Accepting And Rejecting the Null Hypothesis
Now, we can check if you should accept or reject the calculated Chi-Square with 95% confidence. The confidence is alpha, which equals 0.05. By putting the values that we figured out from the above formulas, we can find if the Chi-Square should be accepted or rejected.
- Degree of freedom = 1 (according to contingency table)
- Alpha = 0.05
- Chi-Square value = 3.84
You can find the value of Chi-Square using this table.
Because there is a huge difference between Observed values and Expected values, the distribution will fall to the right side.
From the above figure, we can understand that the value of Chi-Square ranges between 0 and inf.

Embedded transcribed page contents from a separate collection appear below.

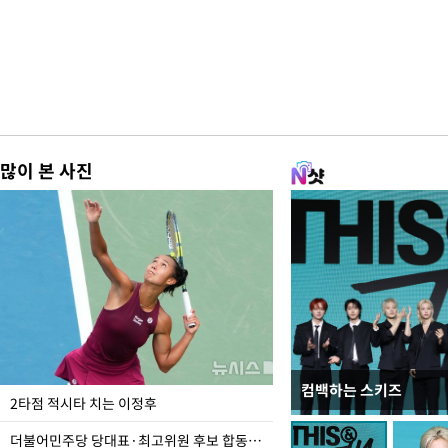
많이 본 사진
컴백하는 스키즈
청와대 일주일
2타점 적시타 치는 이정후
더불어민주당 당대표·최고위원 후보 합동연설회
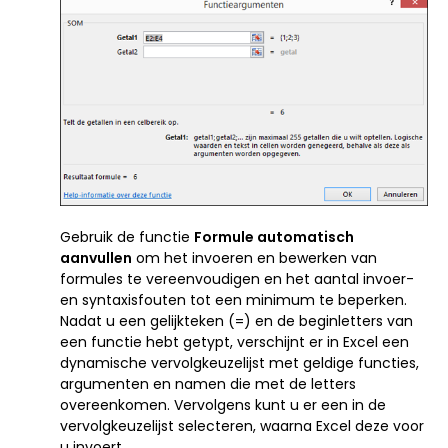
Gebruik de functie
Formule automatisch
aanvullen
om het invoeren en bewerken van
formules te vereenvoudigen en het aantal invoer-
en syntaxisfouten tot een minimum te beperken.
Nadat u een gelijkteken (=) en de beginletters van
een functie hebt getypt, verschijnt er in Excel een
dynamische vervolgkeuzelijst met geldige functies,
argumenten en namen die met de letters
overeenkomen. Vervolgens kunt u er een in de
vervolgkeuzelijst selecteren, waarna Excel deze voor
u invoert.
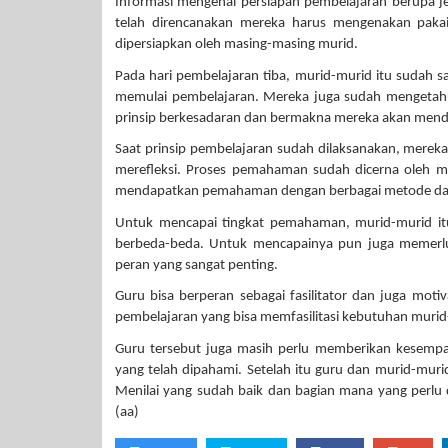
Informasi mengenai persiapan pembelajaran berupa je
telah direncanakan mereka harus mengenakan pakaia
dipersiapkan oleh masing-masing murid.
Pada hari pembelajaran tiba, murid-murid itu sudah 
memulai pembelajaran. Mereka juga sudah mengetahu
prinsip berkesadaran dan bermakna mereka akan menda
Saat prinsip pembelajaran sudah dilaksanakan, merek
merefleksi. Proses pemahaman sudah dicerna oleh m
mendapatkan pemahaman dengan berbagai metode dan
Untuk mencapai tingkat pemahaman, murid-murid itu
berbeda-beda. Untuk mencapainya pun juga memerlu
peran yang sangat penting.
Guru bisa berperan sebagai fasilitator dan juga mot
pembelajaran yang bisa memfasilitasi kebutuhan muri
Guru tersebut juga masih perlu memberikan kesempa
yang telah dipahami. Setelah itu guru dan murid-muri
Menilai yang sudah baik dan bagian mana yang perlu d
(aa)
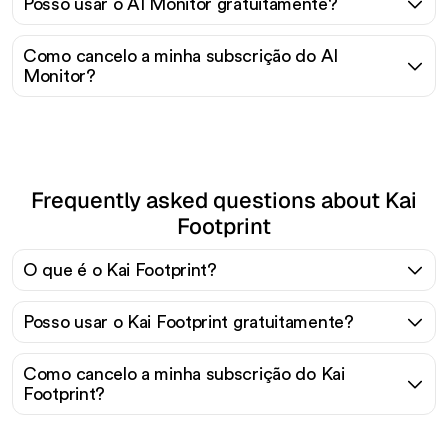
Posso usar o AI Monitor gratuitamente?
Como cancelo a minha subscrição do AI
Monitor?
Frequently asked questions about Kai
Footprint
O que é o Kai Footprint?
Posso usar o Kai Footprint gratuitamente?
Como cancelo a minha subscrição do Kai
Footprint?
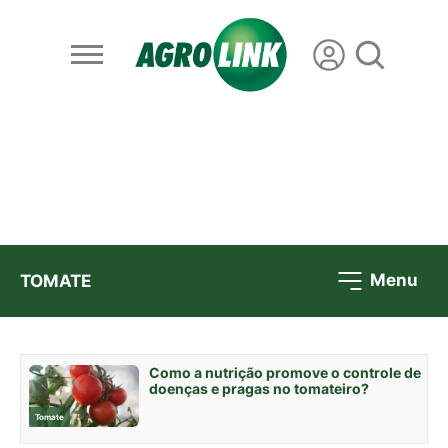
Menu
TOMATE
Como a nutrição promove o controle de
doenças e pragas no tomateiro?
Tomate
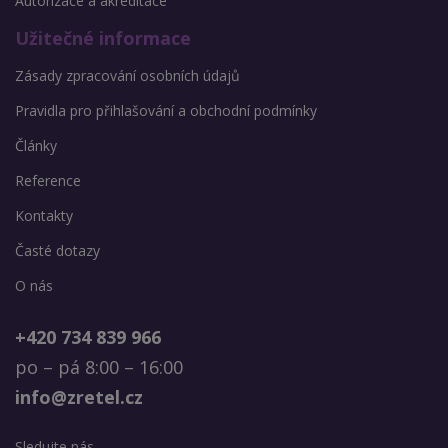
Autorizace a akreditace
Užitečné informace
Zásady zpracování osobních údajů
Pravidla pro přihlašování a obchodní podmínky
Články
Reference
Kontakty
Časté dotazy
O nás
+420 734 839 966
po – pá 8:00 – 16:00
info@zretel.cz
Sledujte nás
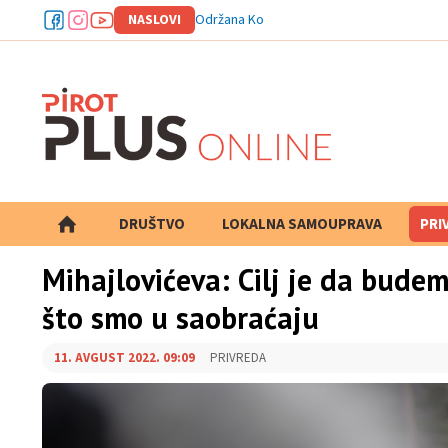
NASLOVI
Održana Konferencija klubova Zone Is
DRUŠTVO
LOKALNA SAMOUPRAVA
PRETRAGA
PRI
Mihajlovićeva: Cilj je da budem
što smo u saobraćaju
11. AVGUST 2022. 09:09
PRIVREDA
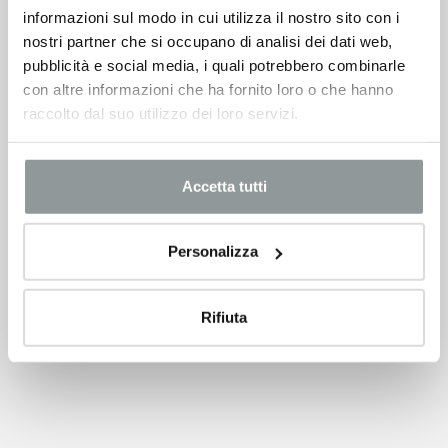
informazioni sul modo in cui utilizza il nostro sito con i
nostri partner che si occupano di analisi dei dati web,
pubblicità e social media, i quali potrebbero combinarle
con altre informazioni che ha fornito loro o che hanno
raccolto dal suo utilizzo dei loro servizi.
Accetta tutti
Personalizza
Rifiuta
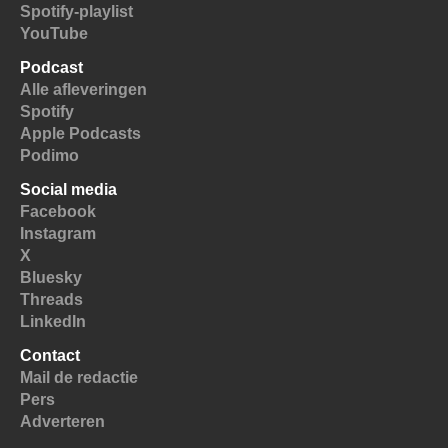
Spotify-playlist
YouTube
Podcast
Alle afleveringen
Spotify
Apple Podcasts
Podimo
Social media
Facebook
Instagram
X
Bluesky
Threads
LinkedIn
Contact
Mail de redactie
Pers
Adverteren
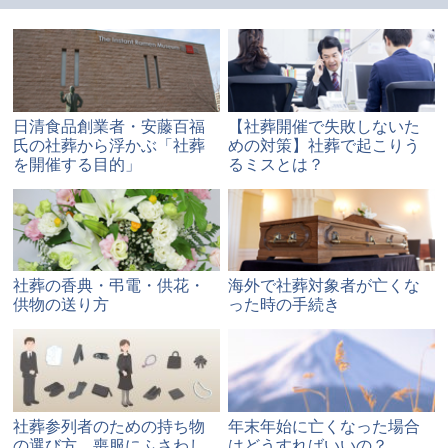
日清食品創業者・安藤百福
【社葬開催で失敗しないた
氏の社葬から浮かぶ「社葬
めの対策】社葬で起こりう
を開催する目的」
るミスとは？
社葬の香典・弔電・供花・
海外で社葬対象者が亡くな
供物の送り方
った時の手続き
社葬参列者のための持ち物
年末年始に亡くなった場合
の選び方 喪服にふさわし
はどうすればいいの？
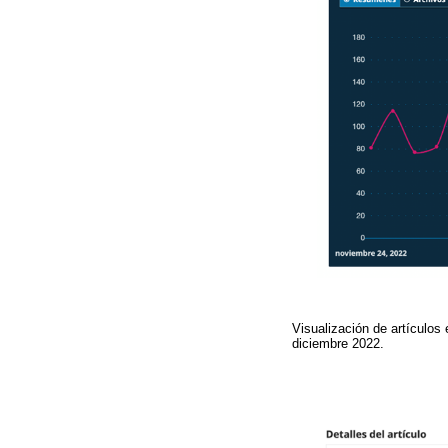
Visualización de artículos
diciembre 2022.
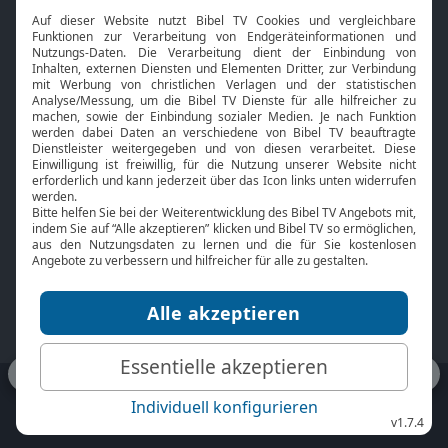
Interviews
Kids App
Neuigkeiten
Smart TV
HbbTV
Bibelthek Online-Bibel
Nächster Gottesdienst
Bibel TV
Service
Über uns
Kontakt
Jobs
TV-Empfang
Presse
FAQ
Mediadaten
bibeltv.de:
Impressum
Datenschutz
Nutzungsbedingungen
Fakten Bibel TV App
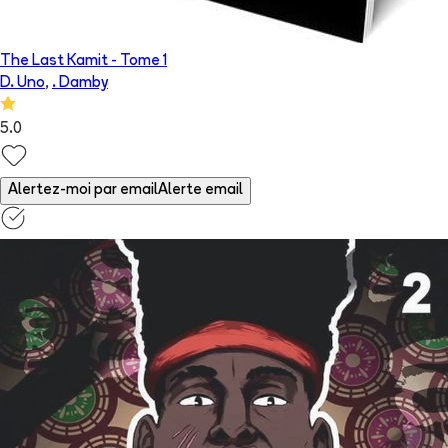
The Last Kamit
- Tome
1
D. Uno
,
. Damby
5.0
Alertez-moi par email
Alerte email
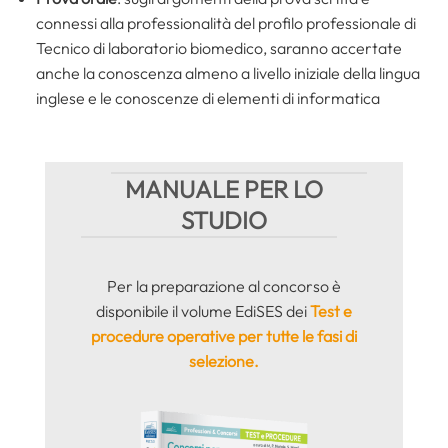
connessi alla professionalità del profilo professionale di
Tecnico di laboratorio biomedico, saranno accertate
anche la conoscenza almeno a livello iniziale della lingua
inglese e le conoscenze di elementi di informatica
MANUALE PER LO
STUDIO
Per la preparazione al concorso è
disponibile il volume EdiSES dei
Test e
procedure operative per tutte le fasi di
selezione.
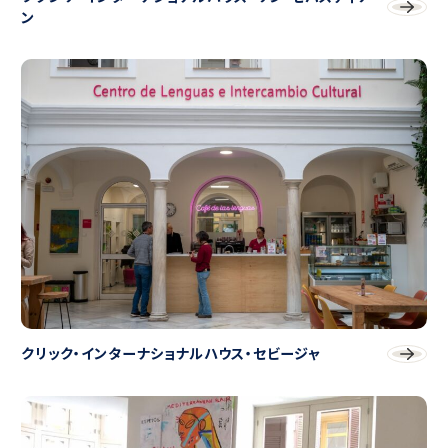
ン
クリック・インターナショナルハウス・セビージャ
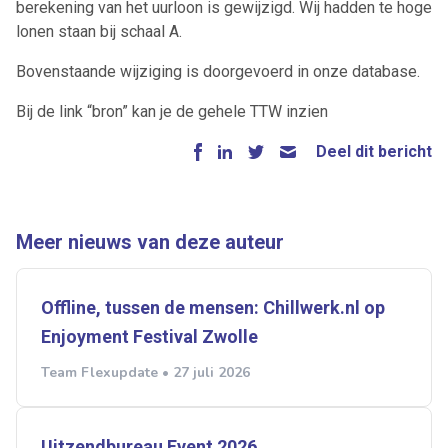
berekening van het uurloon is gewijzigd. Wij hadden te hoge
lonen staan bij schaal A.
Bovenstaande wijziging is doorgevoerd in onze database.
Bij de link “bron” kan je de gehele TTW inzien
Deel dit bericht
Meer nieuws van deze auteur
Offline, tussen de mensen: Chillwerk.nl op
Enjoyment Festival Zwolle
Team Flexupdate • 27 juli 2026
Uitzendbureau Event 2026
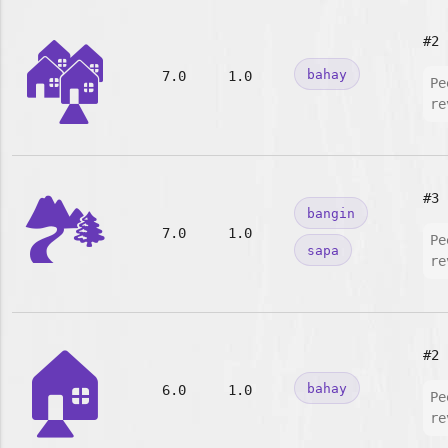
🏘️
#2
bahay
7.0
1.0
Pe
re
🏞️
#3
bangin
7.0
1.0
Pe
sapa
re
🏠
#2
bahay
6.0
1.0
Pe
re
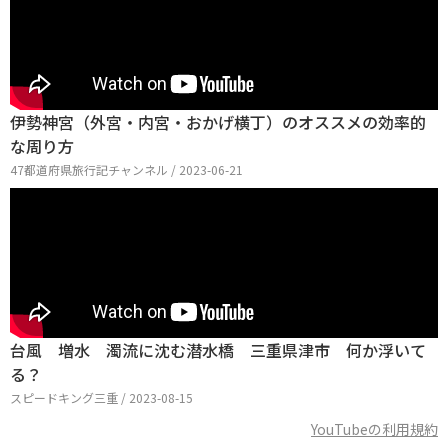
伊勢神宮（外宮・内宮・おかげ横丁）のオススメの効率的
な周り方
47都道府県旅行記チャンネル / 2023-06-21
台風 増水 濁流に沈む潜水橋 三重県津市 何か浮いて
る？
スピードキング三重 / 2023-08-15
YouTubeの利用規約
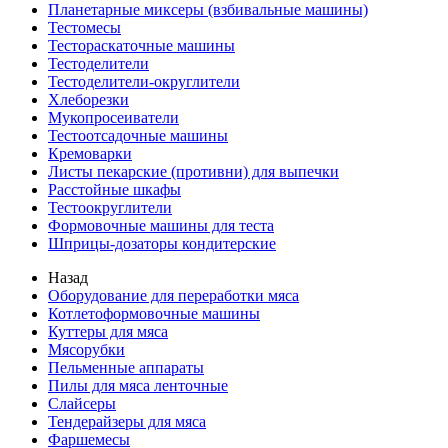
Планетарные миксеры (взбивальные машины)
Тестомесы
Тестораскаточные машины
Тестоделители
Тестоделители-округлители
Хлеборезки
Мукопросеиватели
Тестоотсадочные машины
Кремоварки
Листы пекарские (противни) для выпечки
Расстойные шкафы
Тестоокруглители
Формовочные машины для теста
Шприцы-дозаторы кондитерские
Назад
Оборудование для переработки мяса
Котлетоформовочные машины
Куттеры для мяса
Мясорубки
Пельменные аппараты
Пилы для мяса ленточные
Слайсеры
Тендерайзеры для мяса
Фаршемесы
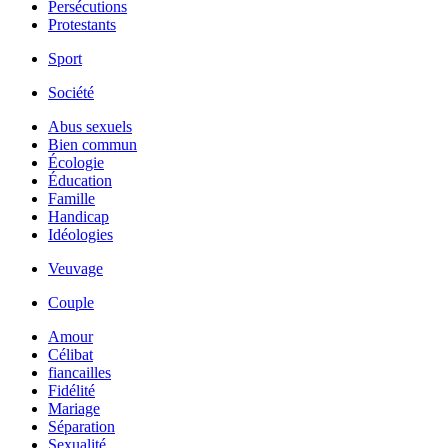
Persécutions
Protestants
Sport
Société
Abus sexuels
Bien commun
Écologie
Éducation
Famille
Handicap
Idéologies
Veuvage
Couple
Amour
Célibat
fiancailles
Fidélité
Mariage
Séparation
Sexualité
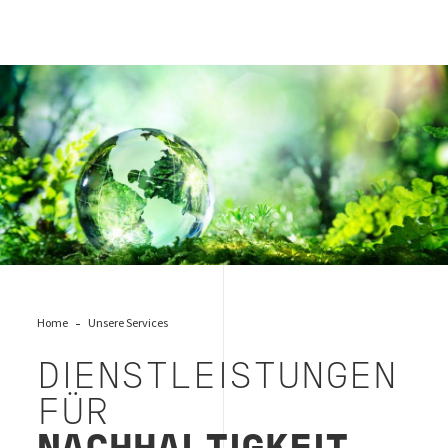
BVs Green Line
Home
Unsere Services
DIENSTLEISTUNGEN
FÜR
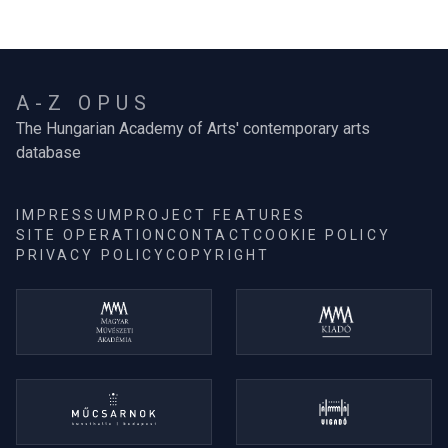
A-Z OPUS
The Hungarian Academy of Arts' contemporary arts
database
IMPRESSUM
PROJECT FEATURES
SITE OPERATION
CONTACT
COOKIE POLICY
PRIVACY POLICY
COPYRIGHT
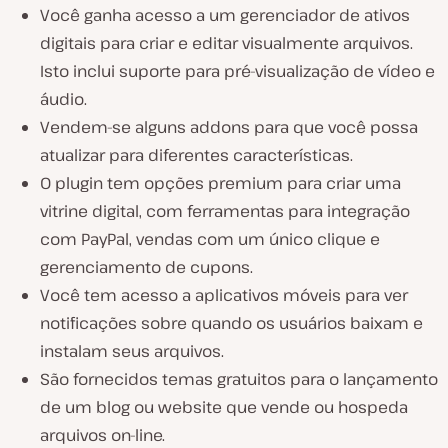
Você ganha acesso a um gerenciador de ativos
digitais para criar e editar visualmente arquivos.
Isto inclui suporte para pré-visualização de vídeo e
áudio.
Vendem-se alguns addons para que você possa
atualizar para diferentes características.
O plugin tem opções premium para criar uma
vitrine digital, com ferramentas para integração
com PayPal, vendas com um único clique e
gerenciamento de cupons.
Você tem acesso a aplicativos móveis para ver
notificações sobre quando os usuários baixam e
instalam seus arquivos.
São fornecidos temas gratuitos para o lançamento
de um blog ou website que vende ou hospeda
arquivos on-line.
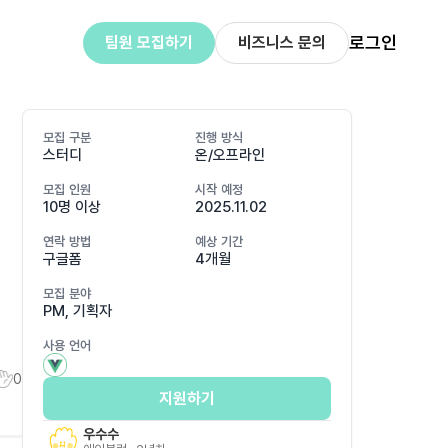
로그인
팀원 모집하기
비즈니스 문의
모집 구분
진행 방식
스터디
온/오프라인
모집 인원
시작 예정
10명 이상
2025.11.02
연락 방법
예상 기간
구글폼
4개월
모집 분야
PM, 기획자
사용 언어
0
지원하기
우수수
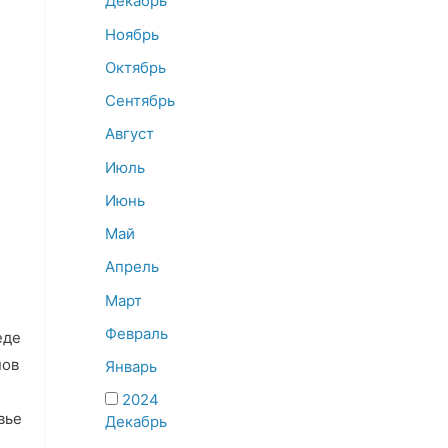
Декабрь
Ноябрь
Октябрь
Сентябрь
Август
Июль
Июнь
Май
Апрель
Март
Февраль
еде
нов
Январь
2024
вье
Декабрь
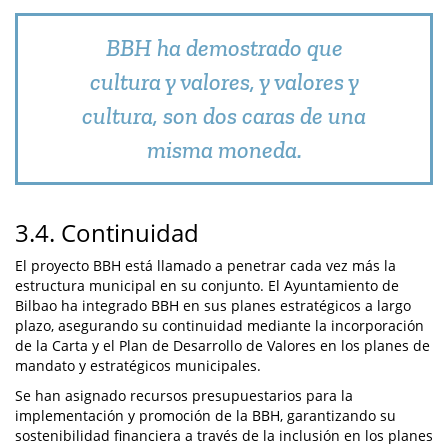
BBH ha demostrado que
cultura y valores, y valores y
cultura, son dos caras de una
misma moneda.
3.4. Continuidad
El proyecto BBH está llamado a penetrar cada vez más la
estructura municipal en su conjunto. El Ayuntamiento de
Bilbao ha integrado BBH en sus planes estratégicos a largo
plazo, asegurando su continuidad mediante la incorporación
de la Carta y el Plan de Desarrollo de Valores en los planes de
mandato y estratégicos municipales.
Se han asignado recursos presupuestarios para la
implementación y promoción de la BBH, garantizando su
sostenibilidad financiera a través de la inclusión en los planes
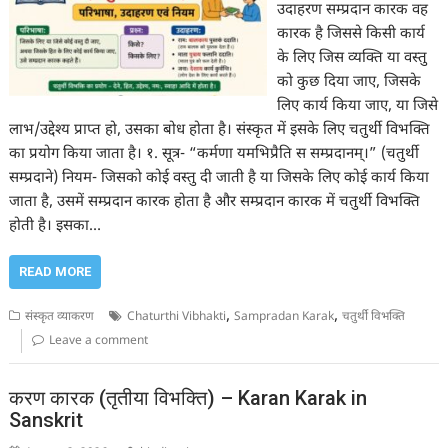
उदाहरण सम्प्रदान कारक वह
कारक है जिससे किसी कार्य
के लिए जिस व्यक्ति या वस्तु
को कुछ दिया जाए, जिसके
लिए कार्य किया जाए, या जिसे
लाभ/उद्देश्य प्राप्त हो, उसका बोध होता है। संस्कृत में इसके लिए चतुर्थी विभक्ति
का प्रयोग किया जाता है। १. सूत्र- “कर्मणा यमभिप्रैति स सम्प्रदानम्।” (चतुर्थी
सम्प्रदाने) नियम- जिसको कोई वस्तु दी जाती है या जिसके लिए कोई कार्य किया
जाता है, उसमें सम्प्रदान कारक होता है और सम्प्रदान कारक में चतुर्थी विभक्ति
होती है। इसका…
READ MORE
,
,
संस्कृत व्याकरण
Chaturthi Vibhakti
Sampradan Karak
चतुर्थी विभक्ति
Leave a comment
करण कारक (तृतीया विभक्ति) – Karan Karak in
Sanskrit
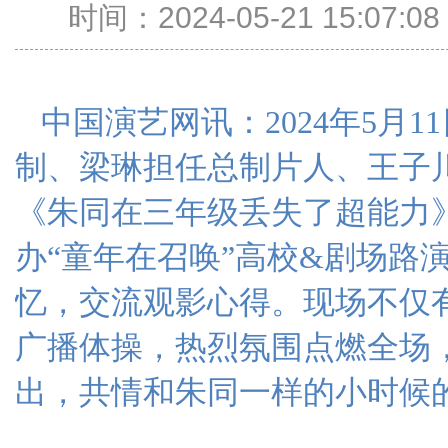
时间：2024-05-21 15:07
中国演艺网讯：
2024年5月
制、梁琳担任总制片人、王子
《朱同在三年级丢失了超能力
办“童年在召唤”高校&剧场路
忆，交流观影心得。现场不仅有
广播体操，热烈氛围点燃全场
出，共情和朱同一样的小时候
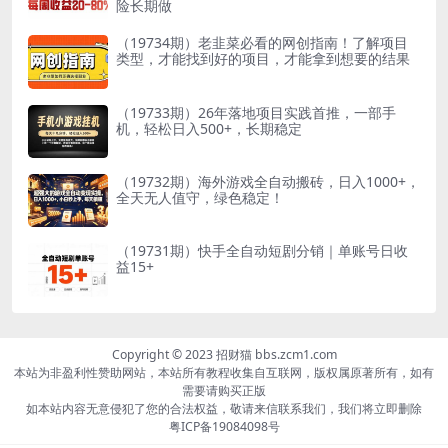
险长期做
（19734期）老韭菜必看的网创指南！了解项目
类型，才能找到好的项目，才能拿到想要的结果
（19733期）26年落地项目实践首推，一部手
机，轻松日入500+，长期稳定
（19732期）海外游戏全自动搬砖，日入1000+，
全天无人值守，绿色稳定！
（19731期）快手全自动短剧分销｜单账号日收
益15+
Copyright © 2023 招财猫 bbs.zcm1.com
本站为非盈利性赞助网站，本站所有教程收集自互联网，版权属原著所有，如有
需要请购买正版
如本站内容无意侵犯了您的合法权益，敬请来信联系我们，我们将立即删除
粤ICP备19084098号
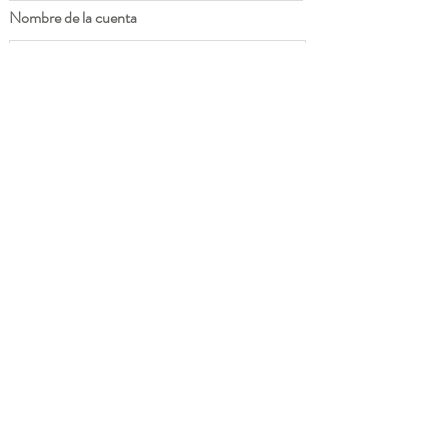
Nombre de la cuenta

However, the alpha lies in the opposite direction ranging between 0 to 1. If the Chi-Square value drops to the error region, you have to reject the Null hypothesis. The error region will be the alpha and range between 0 to 0.05. However, in the above example, the Chi-Square value is lower than the critical Chi-Square value, so you will accept the null hypothesis.
Understanding the above context about the Chi-Square test will give you a clear picture of the concept. Keep in mind that the test will help you identify the relationship between observed and estimated values. Also, it indicates if the variables are dependent or independent. However, you cannot determine why these variables are dependent and the relationship between them.